How about the new ownership structure?
UAW retirees, Fiat, and the U.S. and Canadian governments. Well, what could possibly go wrong with this stalwart lineup?
It should provide a new slant on class warfare…not against private equity owners, who have been exterminated in this transaction.
No, I’m talking about the inevitable clash between the current UAW workers who will press for outsized wage and benefits, at the expense of the UAW retirees drawing down even more generous benefits.
That’s what happens when you eliminate the investor class….the workers will only have each other to savage over the scraps.
Even more disturbing…
…is the emergence of the new administration as a butcher with their thumb on the scale, favoring supporting “stakeholders” like labor, at the expense of the bond holders….to the point of vilifying the hapless creditors for having the temerity to insist upon the contractual rule of law.
This is not Argentina or Venezuela or the gangster capitalists in charge of Russia. This is a country that has honored the rule of law for over two centuries.
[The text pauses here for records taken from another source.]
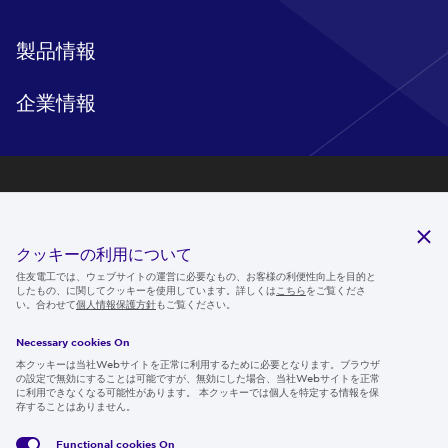
製品情報
企業情報
研究開発
サステナビリティ
クッキーの利用について
ニュースルーム
住友電工では、ウェブサイトの運営に必要なもの、お客様の利便性向上を目的と
したもの、に関してクッキーを使用しています。詳しくは
こちら
をご覧くださ
IR情報
い。合わせて
個人情報保護方針
もご覧ください。
採用情報
Necessary cookies On
本クッキーは当社Webサイトを正常に利用するために必要となります。ブラウザ
の設定で無効にすることは可能ですが、無効にした場合、当社Webサイトを正常
に利用できなくなる可能性があります。 本クッキーでは個人を特定する情報を保
存することはありません。
Follow us
Functional cookies
On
Up to now.
Most pertinent is the lesson going forward to debt investors.
The next time you feel the compulsion to lend money to any corporation, or home loan borrower for that matter, just lie down and relax until your sanity is restored.
In times past, lenders could rely on contractual obligations, enforced by impartial judges in bankruptcy courts, to have their loans repaid in a designated, hierarchical order of priority.
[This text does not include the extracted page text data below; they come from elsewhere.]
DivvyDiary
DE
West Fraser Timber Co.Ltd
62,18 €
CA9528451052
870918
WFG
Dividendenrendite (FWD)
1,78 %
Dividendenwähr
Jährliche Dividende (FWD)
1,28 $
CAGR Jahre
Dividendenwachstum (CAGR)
In the twilight zone we’ve entered, only debtors and labor qualify as preferred stakeholders…with forced markdowns and cramdowns to shift wealth away from creditors.
Paradoxically, the only assured loans will be direct U.S. government obligations, such as inflation protected bonds, and FDIC-insured bank deposits. You will be repaid in a depleted and shrinking currency, but you will not run the risk of direct confiscation and redistribution now inherent in private lending.
Any group taking bailout money, even states and municipalities, as wards of the state, can now petition the state for relief from their spending indiscretions.
Since wealthy investors in search of tax relief are the primary buyers of Muni bonds, and since the wealthy are being disparaged on a daily basis, don’t be shocked when that source of wealth is redistributed through givebacks and debt repudiation.
No world power can remain at the top forever. History is a relentless reminder.
I had hoped our turn would have lasted a bit longer.